- [Data for processing]:
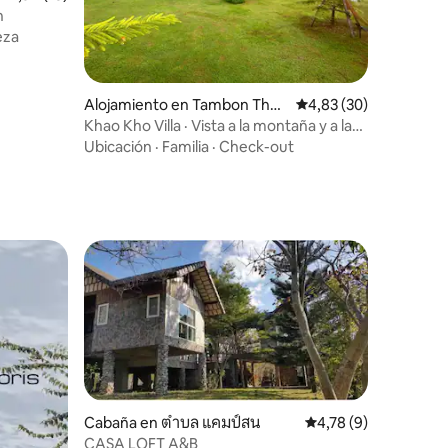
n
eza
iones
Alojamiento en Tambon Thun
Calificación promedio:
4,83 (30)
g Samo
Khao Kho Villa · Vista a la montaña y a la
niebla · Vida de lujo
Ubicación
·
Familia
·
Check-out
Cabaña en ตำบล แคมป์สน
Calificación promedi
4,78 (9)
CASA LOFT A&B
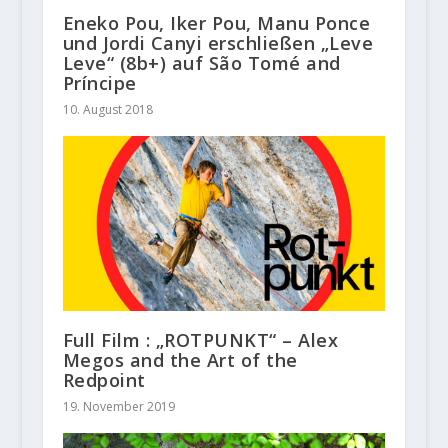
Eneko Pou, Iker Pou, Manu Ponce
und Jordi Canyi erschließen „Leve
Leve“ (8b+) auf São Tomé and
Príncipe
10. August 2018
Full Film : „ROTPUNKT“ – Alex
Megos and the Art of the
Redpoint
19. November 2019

* * *

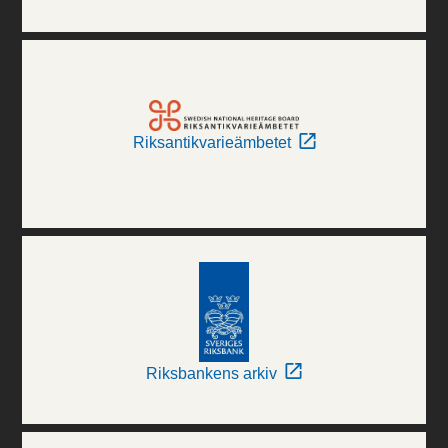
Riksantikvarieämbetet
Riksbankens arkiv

--

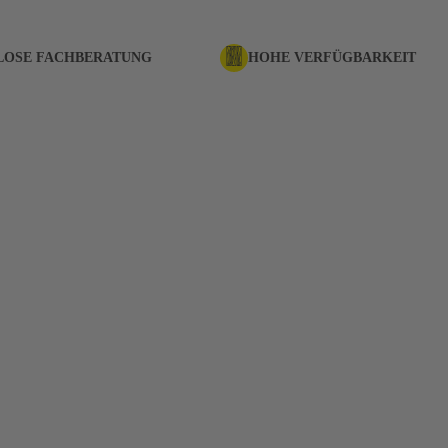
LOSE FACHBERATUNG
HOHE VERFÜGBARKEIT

- [Work request]: Filter the entries above down to the lines containing the word "Calificación".

- [Written solution]:
Calificación promedio:
Calificación promedi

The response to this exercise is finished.